SPDF: Sparse Pre-training and Dense Fine-tuning for Large Language Models

from arxiv, Accepted to Uncertainty in Artificial Intelligence (UAI) 2023 Conference; 13 pages, 4 figures (Main Paper) + 5 pages (Supplementary Material)

The pre-training and fine-tuning paradigm has contributed to a number of breakthroughs in Natural Language Processing (NLP). Instead of directly training on a downstream task, language models are first pre-trained on large datasets with cross-domain knowledge (e.g., Pile, MassiveText, etc.) and then fine-tuned on task-specific data (e.g., natural language generation, text summarization, etc.). Scaling the model and dataset size has helped improve the performance of LLMs, but unfortunately, this also lead to highly prohibitive computational costs. Pre-training LLMs often require orders of magnitude more FLOPs than fine-tuning and the model capacity often remains the same between the two phases. To achieve training efficiency w.r.t training FLOPs, we propose to decouple the model capacity between the two phases and introduce Sparse Pre-training and Dense Fine-tuning (SPDF). In this work, we show the benefits of using unstructured weight sparsity to train only a subset of weights during pre-training (Sparse Pre-training) and then recover the representational capacity by allowing the zeroed weights to learn (Dense Fine-tuning). We demonstrate that we can induce up to 75% sparsity into a 1.3B parameter GPT-3 XL model resulting in a 2.5x reduction in pre-training FLOPs, without a significant loss in accuracy on the downstream tasks relative to the dense baseline. By rigorously evaluating multiple downstream tasks, we also establish a relationship between sparsity, task complexity and dataset size. Our work presents a promising direction to train large GPT models at a fraction of the training FLOPs using weight sparsity, while retaining the benefits of pre-trained textual representations for downstream tasks.
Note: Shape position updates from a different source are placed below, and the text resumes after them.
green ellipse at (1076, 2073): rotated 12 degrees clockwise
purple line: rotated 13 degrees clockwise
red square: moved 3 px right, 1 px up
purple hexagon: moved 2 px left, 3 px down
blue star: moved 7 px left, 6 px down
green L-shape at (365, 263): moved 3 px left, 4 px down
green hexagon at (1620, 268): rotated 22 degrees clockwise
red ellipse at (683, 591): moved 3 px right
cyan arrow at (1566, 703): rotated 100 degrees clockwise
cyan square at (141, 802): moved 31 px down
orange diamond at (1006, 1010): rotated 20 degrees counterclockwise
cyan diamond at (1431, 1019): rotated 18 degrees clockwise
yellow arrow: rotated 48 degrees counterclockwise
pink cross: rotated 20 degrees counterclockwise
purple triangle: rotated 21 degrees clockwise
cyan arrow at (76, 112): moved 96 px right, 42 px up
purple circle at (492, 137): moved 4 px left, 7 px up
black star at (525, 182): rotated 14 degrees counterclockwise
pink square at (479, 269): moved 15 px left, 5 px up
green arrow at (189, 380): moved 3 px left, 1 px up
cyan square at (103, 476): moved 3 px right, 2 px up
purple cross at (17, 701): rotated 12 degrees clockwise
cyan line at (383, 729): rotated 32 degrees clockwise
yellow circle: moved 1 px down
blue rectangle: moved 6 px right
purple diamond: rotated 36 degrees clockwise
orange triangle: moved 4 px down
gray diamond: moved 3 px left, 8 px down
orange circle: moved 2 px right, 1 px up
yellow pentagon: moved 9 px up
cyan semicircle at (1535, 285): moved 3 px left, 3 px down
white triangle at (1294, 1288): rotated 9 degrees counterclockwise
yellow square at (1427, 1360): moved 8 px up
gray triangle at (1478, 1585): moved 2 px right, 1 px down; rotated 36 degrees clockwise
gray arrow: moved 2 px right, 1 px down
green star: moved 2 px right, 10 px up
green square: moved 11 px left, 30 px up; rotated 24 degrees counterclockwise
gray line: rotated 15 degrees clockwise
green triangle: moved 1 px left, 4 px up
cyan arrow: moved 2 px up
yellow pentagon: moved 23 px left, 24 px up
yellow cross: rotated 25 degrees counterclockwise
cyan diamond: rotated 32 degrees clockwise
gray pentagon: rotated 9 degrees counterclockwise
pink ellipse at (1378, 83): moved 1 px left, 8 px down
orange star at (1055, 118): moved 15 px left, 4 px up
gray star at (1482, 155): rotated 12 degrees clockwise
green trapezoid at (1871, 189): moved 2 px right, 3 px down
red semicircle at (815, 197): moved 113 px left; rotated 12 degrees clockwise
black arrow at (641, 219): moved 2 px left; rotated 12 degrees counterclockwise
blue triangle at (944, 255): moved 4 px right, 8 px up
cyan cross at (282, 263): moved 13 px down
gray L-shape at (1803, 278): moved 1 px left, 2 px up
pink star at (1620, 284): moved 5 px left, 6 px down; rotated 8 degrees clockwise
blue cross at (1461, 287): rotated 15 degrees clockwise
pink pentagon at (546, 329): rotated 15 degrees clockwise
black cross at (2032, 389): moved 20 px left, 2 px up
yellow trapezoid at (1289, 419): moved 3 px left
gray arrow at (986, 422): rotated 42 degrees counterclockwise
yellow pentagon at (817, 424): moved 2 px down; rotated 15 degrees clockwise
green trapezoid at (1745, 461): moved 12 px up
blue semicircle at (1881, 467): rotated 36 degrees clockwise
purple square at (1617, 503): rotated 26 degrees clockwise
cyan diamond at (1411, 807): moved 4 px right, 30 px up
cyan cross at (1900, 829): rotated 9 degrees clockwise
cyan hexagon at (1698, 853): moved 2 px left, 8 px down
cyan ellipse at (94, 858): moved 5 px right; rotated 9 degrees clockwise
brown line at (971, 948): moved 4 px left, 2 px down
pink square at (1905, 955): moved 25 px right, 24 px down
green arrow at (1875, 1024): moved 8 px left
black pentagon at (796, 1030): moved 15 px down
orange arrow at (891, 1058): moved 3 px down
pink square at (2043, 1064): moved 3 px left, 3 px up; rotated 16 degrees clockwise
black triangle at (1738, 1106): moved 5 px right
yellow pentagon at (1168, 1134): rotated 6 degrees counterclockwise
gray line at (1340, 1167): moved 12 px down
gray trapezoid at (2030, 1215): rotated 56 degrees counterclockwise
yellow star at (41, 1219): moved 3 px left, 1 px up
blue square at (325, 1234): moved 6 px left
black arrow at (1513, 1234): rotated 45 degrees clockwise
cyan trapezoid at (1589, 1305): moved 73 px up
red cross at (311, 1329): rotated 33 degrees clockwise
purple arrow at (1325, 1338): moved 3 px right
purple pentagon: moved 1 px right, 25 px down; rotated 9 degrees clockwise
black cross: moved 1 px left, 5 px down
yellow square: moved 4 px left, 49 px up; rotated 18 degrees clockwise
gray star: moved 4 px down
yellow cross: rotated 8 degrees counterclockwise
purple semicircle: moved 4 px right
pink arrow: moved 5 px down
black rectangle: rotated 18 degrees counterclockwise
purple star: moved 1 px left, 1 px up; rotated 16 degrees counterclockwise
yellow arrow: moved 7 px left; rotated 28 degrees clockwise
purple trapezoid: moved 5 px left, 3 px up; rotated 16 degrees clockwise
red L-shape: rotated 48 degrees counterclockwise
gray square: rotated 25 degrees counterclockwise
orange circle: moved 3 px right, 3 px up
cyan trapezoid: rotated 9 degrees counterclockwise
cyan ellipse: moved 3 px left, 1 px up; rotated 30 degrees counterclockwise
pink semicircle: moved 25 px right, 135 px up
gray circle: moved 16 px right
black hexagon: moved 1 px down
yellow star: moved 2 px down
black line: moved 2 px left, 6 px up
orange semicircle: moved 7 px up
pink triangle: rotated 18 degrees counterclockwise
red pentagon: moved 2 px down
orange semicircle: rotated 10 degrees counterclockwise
翻译：预训练与微调范式为自然语言处理领域带来了一系列重大突破。语言模型并非直接在下游任务上进行训练，而是首先在包含跨领域知识的大型数据集（例如Pile、MassiveText等）上完成预训练，随后在特定任务数据（如自然语言生成、文本摘要等）上进行微调。扩大模型与数据集规模有助于提升大型语言模型的性能，但这也导致了计算成本急剧增加——预训练LLM所需的FLOPs往往比微调高出数个数量级，且两个阶段的模型容量通常保持不变。为实现训练效率方面的FLOPs优化，我们提出将两个阶段的模型容量解耦，引入稀疏预训练与稠密微调方法。本工作展示了利用非结构化权重稀疏性在预训练阶段仅训练部分权重（稀疏预训练），再通过允许归零权重重新学习以恢复表征能力（稠密微调）的优势。实验表明，我们可在含13亿参数的GPT-3 XL模型中引入高达75%的稀疏度，使预训练FLOPs降低2.5倍，且在下游任务上的精确度相对于稠密基线模型无明显损失。通过对多项下游任务的严格评估，我们还建立了稀疏度、任务复杂度与数据集规模之间的关联。本研究提出了一种有前景的方向：在保留预训练文本表征对下游任务增益的前提下，通过权重稀疏性技术以极少的训练FLOPs训练大型GPT模型。